The economic argument for accession to the convention is also important: according to one
speaker, Egypt's new President is keen to revitalise the economy, and Israel will want to
maintain its competitive edge in hi-tech industries, including the chemical industry.
Remaining outside the CWC prohibits any transfers of either schedule 1 or 2 chemicals
involving states parties.
4
According to Article 9, paragraph 17, the OPCW’s Executive Council may refuse the challenge inspection (no
later than 12 hours after having received the request) by a three-quarter majority should it judge that the
request was unfounded.
5
Finally, the political and reputational cost of remaining outside the treaty needs to be
considered. It is ‘a matter of time’ before Myanmar, Angola and South Sudan join the CWC,
which would leave only Israel and Egypt - alongside North Korea - outside of it. The
removal of Syria’s chemical arsenal delivered an important security dividend to the region,
which prompted Israeli President Shimon Peres to state that Israel should now consider
joining the CWC. Because chemical weapons are not essential to national security, it was
argued that Syria’s accession should be matched to remove any doubts about the status of
chemical weapons in the region.
Next steps
Participants also discussed accession timelines and confidence building measures that both
states could take. If immediate ratification is too difficult, one speaker suggested that both
countries conduct voluntary declarations of all industrial Schedule 2, 3 and other chemical
production facility (OCPF) sites. This would be seen as an initial confidence building
measure and therefore not necessarily comprehensive. This could be followed by voluntarily
declaring Schedule 1 facilities; issuing an Article 10-type statement on CW defence
programmes; issuing a voluntarily report on or passing CWC-compatible implementing
legislation, for example on the export and transfer to, and to prevent the acquisition of
materials and technologies by terrorists; inviting the OPCW technical secretariat to inspect
one site each according to verification annex rules; inviting the technical secretariat to
review lessons learnt from such declarations/visits/inspections series, perhaps leading to
annual visits. One other suggestion was for Israel to conduct ‘mock inspections’ at some of
its facilities to explore the possibility of allowing inspections while preserving sensitive
military secrets. The OPCW is currently conducting similar exercises with Myanmar.

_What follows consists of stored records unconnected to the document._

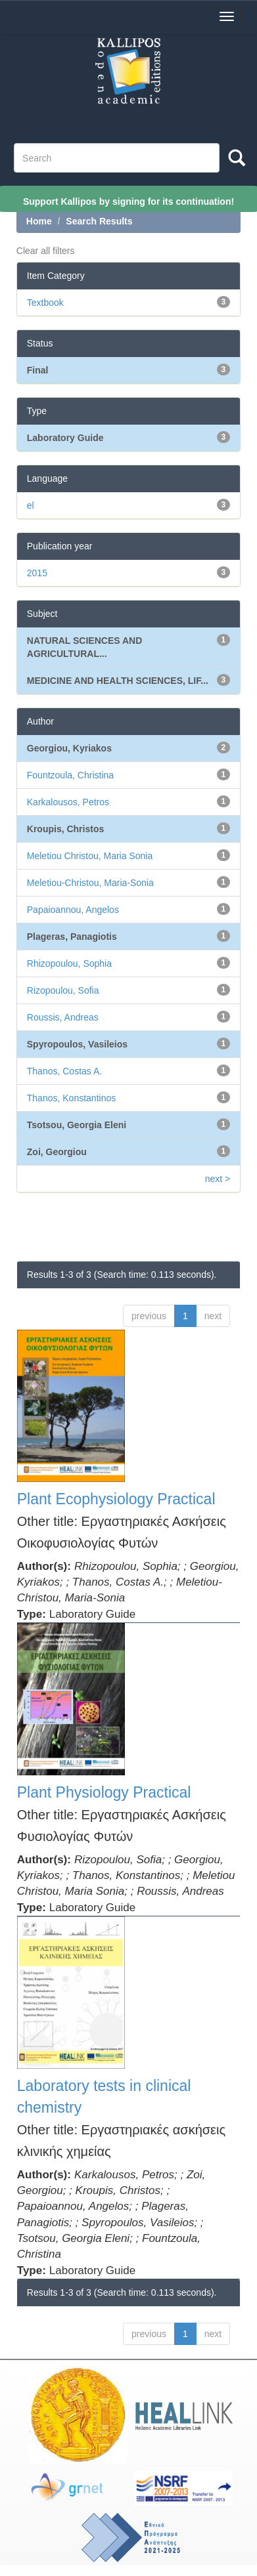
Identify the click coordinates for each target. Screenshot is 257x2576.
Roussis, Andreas (63, 1017)
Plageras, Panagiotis (72, 936)
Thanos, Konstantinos (71, 1098)
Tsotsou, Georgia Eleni (76, 1125)
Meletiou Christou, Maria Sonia (89, 856)
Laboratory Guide (65, 438)
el (30, 505)
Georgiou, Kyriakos (69, 748)
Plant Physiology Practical (104, 1792)
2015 (37, 573)
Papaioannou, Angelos (73, 909)
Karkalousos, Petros (68, 802)
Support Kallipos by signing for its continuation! (128, 201)
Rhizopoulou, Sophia (69, 963)
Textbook (45, 302)
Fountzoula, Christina (70, 775)
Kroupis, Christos (65, 829)
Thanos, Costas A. (64, 1071)
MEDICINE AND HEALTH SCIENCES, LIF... (117, 680)
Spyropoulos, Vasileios (77, 1044)
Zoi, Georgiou (57, 1152)
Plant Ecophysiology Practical (116, 1499)
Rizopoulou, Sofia (63, 990)
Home (39, 221)
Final (38, 370)
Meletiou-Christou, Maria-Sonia (90, 882)
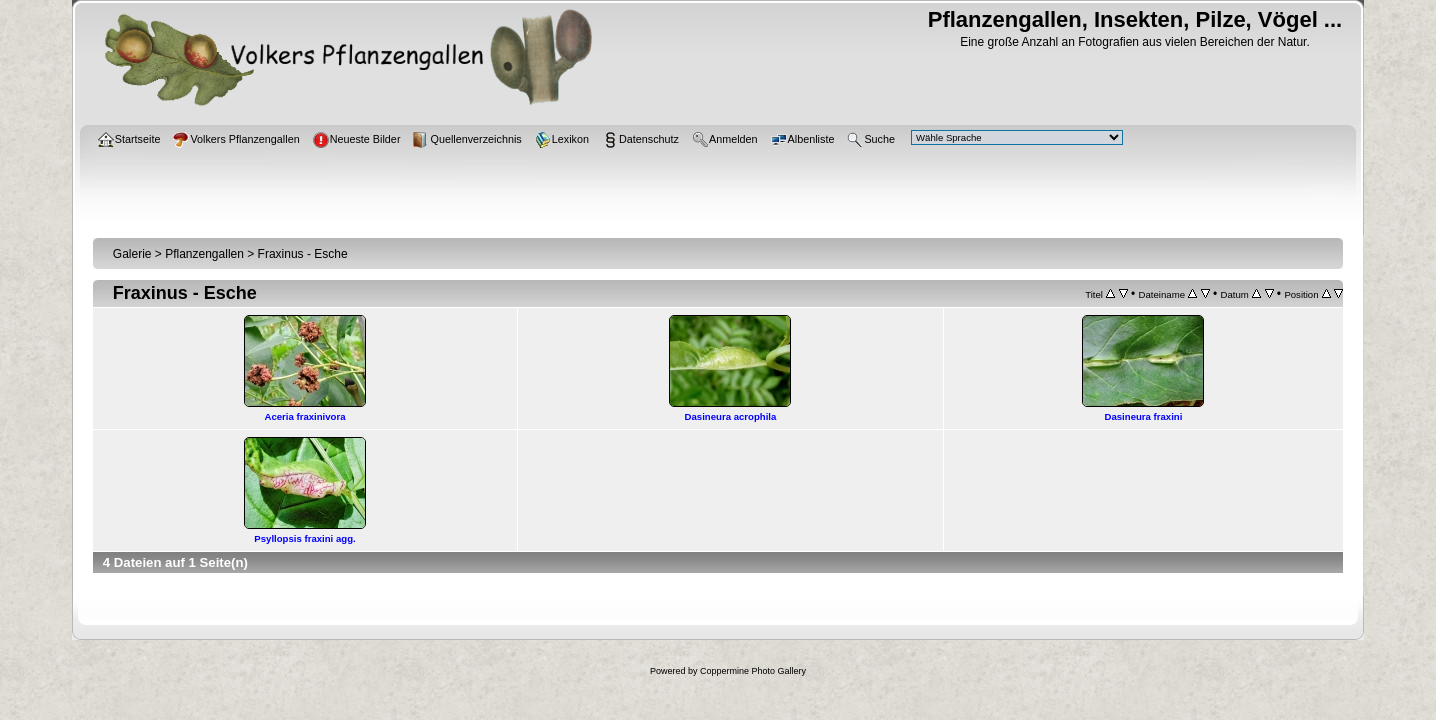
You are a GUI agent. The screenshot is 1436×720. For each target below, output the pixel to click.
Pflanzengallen (204, 254)
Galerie (132, 254)
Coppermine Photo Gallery (753, 671)
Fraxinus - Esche (303, 254)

One participant suggested that it might be preferable for Israeli officials to discuss
ratification of the CWC with its neighbours: once Israel signals its willingness to ratify the
CWC, the designated conveners of the Helsinki conference on the WMD-free zone (Russia,
the United Kingdom, and the United States) could begin negotiations with Egypt over its
accession to the treaty. This would be a step towards a WMD-free zone in the region. But
according to one Israeli speaker, simultaneous accession is not necessary. Given that Israel
faces fewer political obstacles to CWC adherence, ratification could instead be unilateral.
One Israeli speaker outlined a three-stage campaign that would encourage Israeli ratification
of the CWC: raising public awareness through the media and ‘making it an issue’, raising
awareness in the Knesset and creating a technical group of experts to think of specific
confidence-building measures and map out threat perceptions to address. Although efforts
would be focused on Israel, much of the process could be mirrored in Egypt and would
ultimately culminate in both countries acceding to the treaty.